Sąd w Andaluzji uznał przepisy szariatu de facto za możliwą podstawę prawną wyrokowania. Przyznał rentę po zmarłym muzułmaninie jednej z jego żon, choć w świetle prawa hiszpańskiego nigdy nią nie była.
Sprawa dotyczy muzułmanów pochodzących z Maroka, a mieszkających od lat w Hiszpanii. Mężczyzna, wierny prawu szariatu sankcjonowanemu przez marokańskie prawodawstwo, był poligamistą i posiadał dwie żony. Pierwsza – i w świetle prawa hiszpańskiego jedyna – żona zmarła w roku 2005 roku. Marokańczyk nie poślubił jednak cywilnie drugiej kobiety, zadowalając się małżeństwem islamskim, zawartym na terytorium Maroka.
Wesprzyj nas już teraz!
Po jego śmierci w roku 2012 druga żona, poślubiona wyłącznie na mocy prawa szariatu, domagała się przyznania renty po zmarłym. Teraz Sąd Najwyższy Andaluzji przychylił się do jej prośby, choć w prawie Andaluzji, autonomicznego regionu Hiszpanii nie ma do tego żadnej podstawy. Jak podkreśla część komentatorów, andaluzyjski sąd nie tylko uznał prawo szariatu, ale nawet postawił je ponad prawem hiszpańskim.
Wcześniej prośbę drugiej żony zmarłego muzułmanina odrzucały wszystkie instytucje. Jeden z sądów niższej instancji wskazał wyraźnie, że zawarte przez nią małżeństwo nie jest w hiszpańskim porządku prawnym ważne, zaznaczając dodatkowo, że poligamia jest wręcz jawnym atakiem na państwowe prawodawstwo, jako niezgodna z godnością kobiety i instytucji małżeństwa.

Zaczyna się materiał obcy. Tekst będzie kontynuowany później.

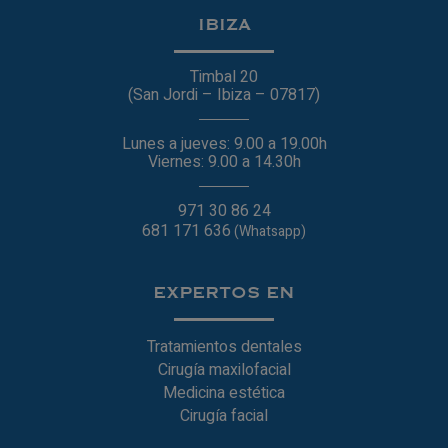
IBIZA
Timbal 20
(San Jordi – Ibiza – 07817)
Lunes a jueves: 9.00 a 19.00h
Viernes: 9.00 a 14.30h
971 30 86 24
681 171 636
(Whatsapp)
EXPERTOS EN
Tratamientos dentales
Cirugía maxilofacial
Medicina estética
Cirugía facial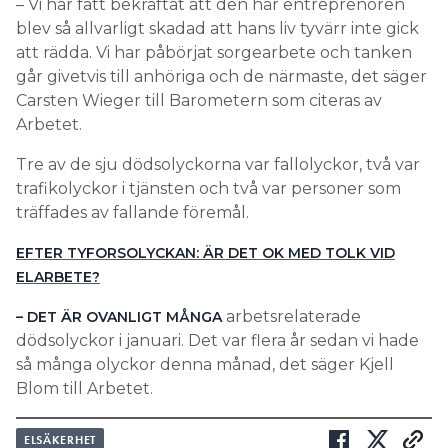
– Vi har fått bekräftat att den här entreprenören
blev så allvarligt skadad att hans liv tyvärr inte gick
att rädda. Vi har påbörjat sorgearbete och tanken
går givetvis till anhöriga och de närmaste, det säger
Carsten Wieger till Barometern som citeras av
Arbetet.
Tre av de sju dödsolyckorna var fallolyckor, två var
trafikolyckor i tjänsten och två var personer som
träffades av fallande föremål.
EFTER TYFORSOLYCKAN: ÄR DET OK MED TOLK VID
ELARBETE?
arbetsrelaterade
– DET ÄR OVANLIGT MÅNGA
dödsolyckor i januari. Det var flera år sedan vi hade
så många olyckor denna månad, det säger Kjell
Blom till Arbetet.
ELSÄKERHET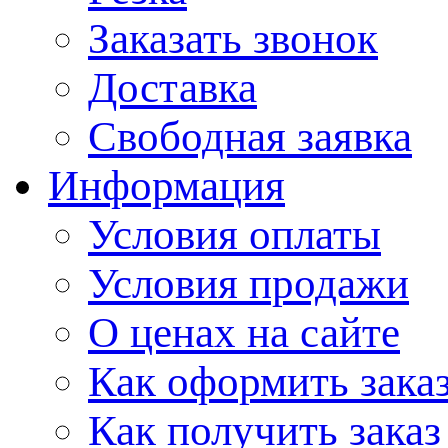
Заказать звонок
Доставка
Свободная заявка
Информация
Условия оплаты
Условия продажи
О ценах на сайте
Как оформить зака
Как получить заказ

Andaluzyjski Sąd Najwyższy stwierdził jednak, że nieważność prawna małżeństwa „nie oznacza, iż to małżeństwo nie istnieje”. Co więcej małżeństwo kobiety byłoby ważne w świetle prawa marokańskiego, tymczasem w 1979 roku Hiszpania i Maroko zawarły umowę o wypłacaniu przez ten pierwszy kraj rent wdowom po Marokańczykach, którzy pracowali w Hiszpanii. Maroko uznaje poligamię za legalną, jednak kobieta wnosząca o rentę mieszka w Hiszpanii i posiada hiszpańskie obywatelstwo. Choć obowiązuje ją prawo hiszpańskie, otrzyma rentę na podstawie prawa marokańskiego tworzonego pod wpływem szariatu.